1. Management summary
The purpose of the review is to assess how the digital aspects of Government communication and engagement are planned and executed, and how can they be improved.
The review was undertaken by three independent reviewers. They brought complementary skills and experience to the review, and a deep knowledge of digital communication.
The reviewers saw some inspiring examples of digital content, tools, assets and engagement. They met with some senior leaders who were passionate about helping the civil service keep up with the way technology is used outside of government. Pockets of good practice notwithstanding, the headline finding is that digital communication in government is developing well in specialist teams but less so in the mainstream. The consequence is that it is being outpaced by the best of the commercial and NGO worlds. Too much is ‘broadcast’ – i.e. one-way – and does not seek to engage. And, crucially, it is still treated by many in departmental leadership positions as an area where the risks outweigh the benefits. In some departments the case for getting more from digital communication and engagement has not been made sufficiently well.
The reviewers found a mix of frustration with, and admiration for, the award-winning, GOV.UK platform, and with GDS, the organisation which runs it. Some of the frustrations revolve around the perception of a mismatch between departments’ expectations regarding campaigning needs and GDS’ role and resources. GDS and Directors of Communication need to work much more closely and collaboratively.

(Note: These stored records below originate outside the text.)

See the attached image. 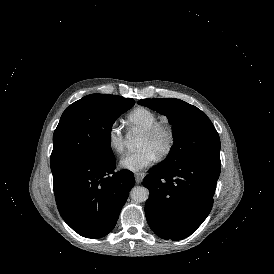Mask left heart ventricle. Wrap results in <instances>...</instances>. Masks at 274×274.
Masks as SVG:
<instances>
[{"label": "left heart ventricle", "mask_w": 274, "mask_h": 274, "mask_svg": "<svg viewBox=\"0 0 274 274\" xmlns=\"http://www.w3.org/2000/svg\"><path fill=\"white\" fill-rule=\"evenodd\" d=\"M166 143L167 137L164 134H159L155 138H148L142 135L138 143V148H149L157 156L159 152L166 146Z\"/></svg>", "instance_id": "left-heart-ventricle-1"}]
</instances>
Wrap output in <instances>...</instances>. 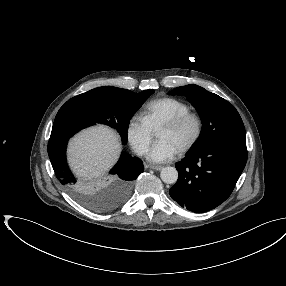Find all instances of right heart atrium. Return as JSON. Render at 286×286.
I'll use <instances>...</instances> for the list:
<instances>
[{"label": "right heart atrium", "mask_w": 286, "mask_h": 286, "mask_svg": "<svg viewBox=\"0 0 286 286\" xmlns=\"http://www.w3.org/2000/svg\"><path fill=\"white\" fill-rule=\"evenodd\" d=\"M153 129L142 115L131 117L126 128V137L131 148L139 156H144L151 145Z\"/></svg>", "instance_id": "right-heart-atrium-1"}]
</instances>
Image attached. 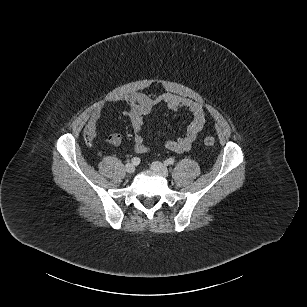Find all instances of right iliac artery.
<instances>
[{
    "label": "right iliac artery",
    "mask_w": 307,
    "mask_h": 307,
    "mask_svg": "<svg viewBox=\"0 0 307 307\" xmlns=\"http://www.w3.org/2000/svg\"><path fill=\"white\" fill-rule=\"evenodd\" d=\"M131 162L133 165H138L140 163V159L138 157H134L132 158Z\"/></svg>",
    "instance_id": "right-iliac-artery-1"
}]
</instances>
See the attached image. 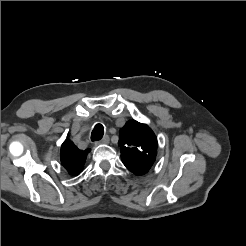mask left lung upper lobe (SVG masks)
<instances>
[{"mask_svg": "<svg viewBox=\"0 0 246 246\" xmlns=\"http://www.w3.org/2000/svg\"><path fill=\"white\" fill-rule=\"evenodd\" d=\"M118 145L123 164L135 175L146 174L157 155V138L146 125L128 121L120 130Z\"/></svg>", "mask_w": 246, "mask_h": 246, "instance_id": "5c2ea615", "label": "left lung upper lobe"}]
</instances>
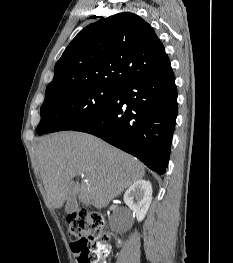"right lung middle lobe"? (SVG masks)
Returning a JSON list of instances; mask_svg holds the SVG:
<instances>
[{
	"instance_id": "obj_1",
	"label": "right lung middle lobe",
	"mask_w": 233,
	"mask_h": 263,
	"mask_svg": "<svg viewBox=\"0 0 233 263\" xmlns=\"http://www.w3.org/2000/svg\"><path fill=\"white\" fill-rule=\"evenodd\" d=\"M116 92L117 88L88 86L46 97L37 133L73 129L108 107Z\"/></svg>"
}]
</instances>
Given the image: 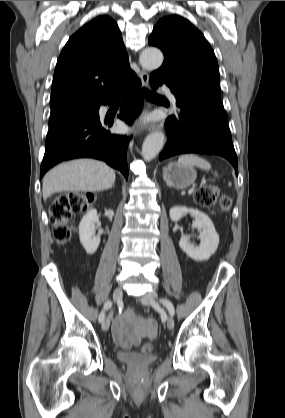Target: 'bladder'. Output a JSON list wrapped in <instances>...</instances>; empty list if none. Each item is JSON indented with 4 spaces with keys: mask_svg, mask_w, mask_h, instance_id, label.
Returning a JSON list of instances; mask_svg holds the SVG:
<instances>
[{
    "mask_svg": "<svg viewBox=\"0 0 285 418\" xmlns=\"http://www.w3.org/2000/svg\"><path fill=\"white\" fill-rule=\"evenodd\" d=\"M118 356L122 362L134 366H146L155 360L151 353H139L133 349L121 350Z\"/></svg>",
    "mask_w": 285,
    "mask_h": 418,
    "instance_id": "bladder-1",
    "label": "bladder"
}]
</instances>
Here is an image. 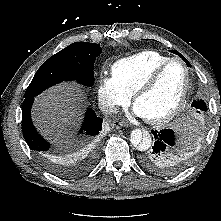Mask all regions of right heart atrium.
Here are the masks:
<instances>
[{
	"instance_id": "right-heart-atrium-1",
	"label": "right heart atrium",
	"mask_w": 221,
	"mask_h": 221,
	"mask_svg": "<svg viewBox=\"0 0 221 221\" xmlns=\"http://www.w3.org/2000/svg\"><path fill=\"white\" fill-rule=\"evenodd\" d=\"M97 94L102 108L108 113L126 106L131 98V95L123 89L119 82L106 73L100 75Z\"/></svg>"
}]
</instances>
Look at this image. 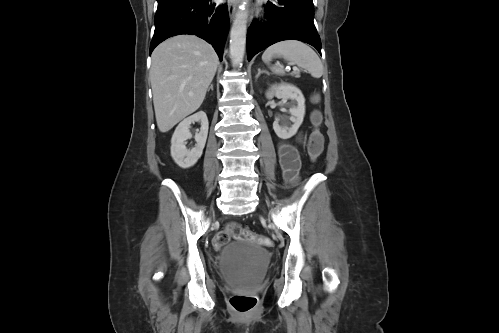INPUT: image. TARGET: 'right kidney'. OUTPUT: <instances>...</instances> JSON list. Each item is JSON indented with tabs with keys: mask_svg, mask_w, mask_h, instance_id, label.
<instances>
[{
	"mask_svg": "<svg viewBox=\"0 0 499 333\" xmlns=\"http://www.w3.org/2000/svg\"><path fill=\"white\" fill-rule=\"evenodd\" d=\"M194 122H200V132L195 134L197 144L191 150L185 146V141L192 137L190 133V125ZM208 119L206 113L199 111L184 119L175 129L171 139V156L175 163L181 168H190L194 166L198 159L202 156L203 149L208 135Z\"/></svg>",
	"mask_w": 499,
	"mask_h": 333,
	"instance_id": "ca27d5eb",
	"label": "right kidney"
}]
</instances>
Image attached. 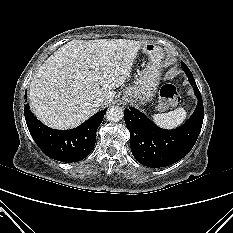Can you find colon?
Here are the masks:
<instances>
[{"instance_id": "5ec220e1", "label": "colon", "mask_w": 233, "mask_h": 233, "mask_svg": "<svg viewBox=\"0 0 233 233\" xmlns=\"http://www.w3.org/2000/svg\"><path fill=\"white\" fill-rule=\"evenodd\" d=\"M180 101V95L176 86L172 84L164 85L160 90L159 107L167 109L170 106L176 105Z\"/></svg>"}]
</instances>
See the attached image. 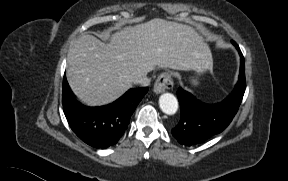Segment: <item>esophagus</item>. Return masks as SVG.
I'll return each mask as SVG.
<instances>
[{
	"label": "esophagus",
	"instance_id": "34e87169",
	"mask_svg": "<svg viewBox=\"0 0 288 181\" xmlns=\"http://www.w3.org/2000/svg\"><path fill=\"white\" fill-rule=\"evenodd\" d=\"M174 86L172 77L169 73H162L158 76L155 84H154V88L153 91L156 94H160L165 92L166 90L172 89Z\"/></svg>",
	"mask_w": 288,
	"mask_h": 181
}]
</instances>
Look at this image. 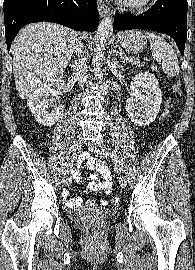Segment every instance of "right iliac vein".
I'll use <instances>...</instances> for the list:
<instances>
[{"label":"right iliac vein","mask_w":195,"mask_h":270,"mask_svg":"<svg viewBox=\"0 0 195 270\" xmlns=\"http://www.w3.org/2000/svg\"><path fill=\"white\" fill-rule=\"evenodd\" d=\"M81 146H82V140L80 137H78L77 139H75L73 143L72 152H71V160L69 164L66 166L65 171H64V177H63L64 184H68L70 182V175L72 174L73 169H74L73 162L79 155Z\"/></svg>","instance_id":"63e3f726"}]
</instances>
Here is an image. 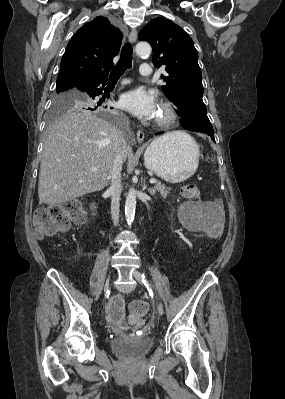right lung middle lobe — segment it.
<instances>
[{
	"label": "right lung middle lobe",
	"mask_w": 285,
	"mask_h": 399,
	"mask_svg": "<svg viewBox=\"0 0 285 399\" xmlns=\"http://www.w3.org/2000/svg\"><path fill=\"white\" fill-rule=\"evenodd\" d=\"M57 93L54 98L53 107L51 111L50 122L53 119L68 110L83 109V110H98L103 111L104 106L97 102L96 97L84 93L80 90L68 88H56Z\"/></svg>",
	"instance_id": "right-lung-middle-lobe-1"
}]
</instances>
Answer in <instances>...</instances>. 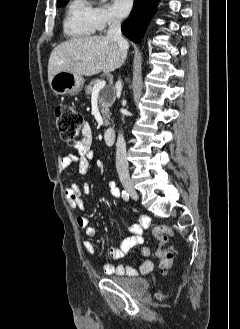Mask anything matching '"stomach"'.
Masks as SVG:
<instances>
[{
  "instance_id": "1",
  "label": "stomach",
  "mask_w": 240,
  "mask_h": 329,
  "mask_svg": "<svg viewBox=\"0 0 240 329\" xmlns=\"http://www.w3.org/2000/svg\"><path fill=\"white\" fill-rule=\"evenodd\" d=\"M50 88L56 95H77L84 84V79L81 75L67 71L56 73L49 82Z\"/></svg>"
}]
</instances>
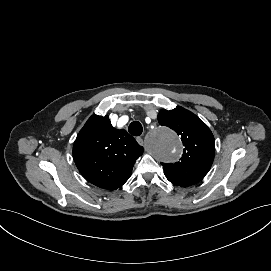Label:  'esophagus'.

There was also widespread condemnation of current government IT, both on the desk top but also importantly for mobile. Some of this is due to economic constraints, much is also due to access constraints of questionable necessity.
The reviewers found evaluation to be patchy and inconsistent. In many cases this is because clear-headed planning, objective-setting and targeting is lacking.
Improving objective-setting and evaluation, making digital communication mainstream and closer collaboration with GDS, would all bring significant benefits. The reviewers’ recommendations are founded on a simple set of principles and a ‘manifesto’, to bring about a pace of change at scale.
The biggest barriers to this are to do with IT, skills and with attitudes to risk. The reviewers believe that these are largely perception-based and can be tackled pragmatically and effectively.